Retype the listing below exactly, pictures removed.

**GIVEN RECORDS**
%%

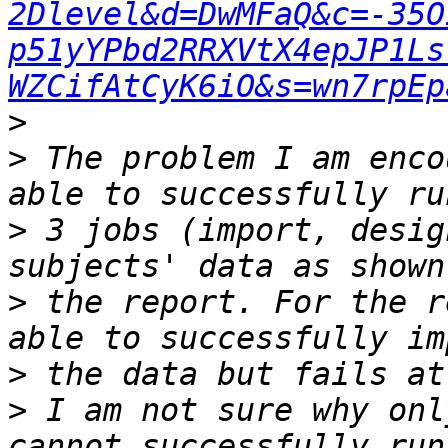
2Dlevel&d=DwMFaQ&c=-35O
p51yYPbd2RRXVtX4epJP1Ls
WZCifAtCyK6iO&s=wn7rpEp
>
>
 The problem I am enco
>
 3 jobs (import, desig
>
 the report. For the r
>
>
 I am not sure why onl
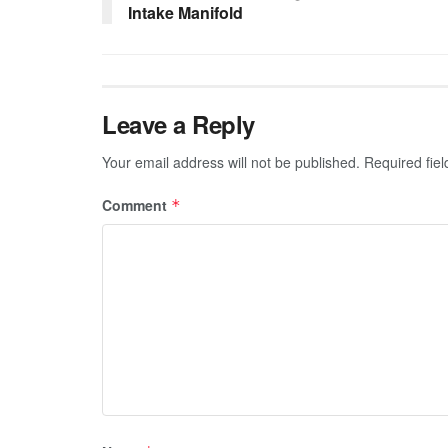
Intake Manifold
Leave a Reply
Your email address will not be published.
Required fie
Comment
*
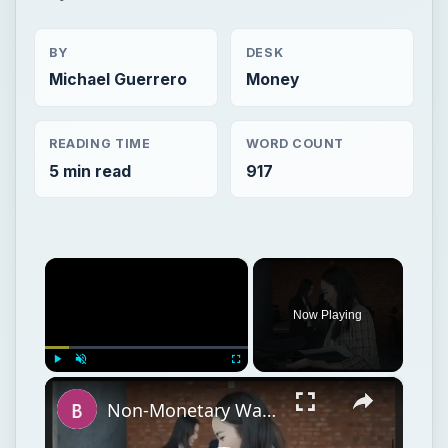
BY
DESK
Michael Guerrero
Money
READING TIME
WORD COUNT
5 min read
917
×
Now Playing
×
Play
Unmute
Fullscreen
Non-Monetary Ways to Increase Employee Satisfaction and Reduce Turnover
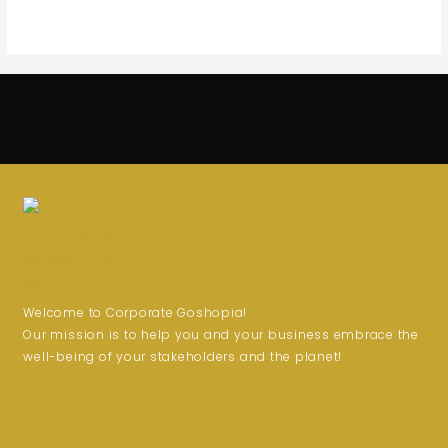
Welcome to Corporate Goshopia!
Our mission is to help you and your business embrace the
well-being of your stakeholders and the planet!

%%

**WRITTEN RESPONSE**
2Dlevel&d=DwMFaQ&c=-35O
p51yYPbd2RRXVtX4epJP1Ls
WZCifAtCyK6iO&s=wn7rpEp
>
>
 The problem I am enco
>
 3 jobs (import, desig
>
 the report. For the r
>
>
 I am not sure why onl
Intake Manifold
Leave a Reply
Your email address will not be published.
Required fie
Comment
*
BY
DESK
Michael Guerrero
Money
READING TIME
WORD COUNT
5 min read
917
×
Now Playing
×
Play
Unmute
Fullscreen
Non-Monetary Ways to Increase Employee Satisfaction and Reduce Turnover
Welcome to Corporate Goshopia!
Our mission is to help you and your business embrace the
well-being of your stakeholders and the planet!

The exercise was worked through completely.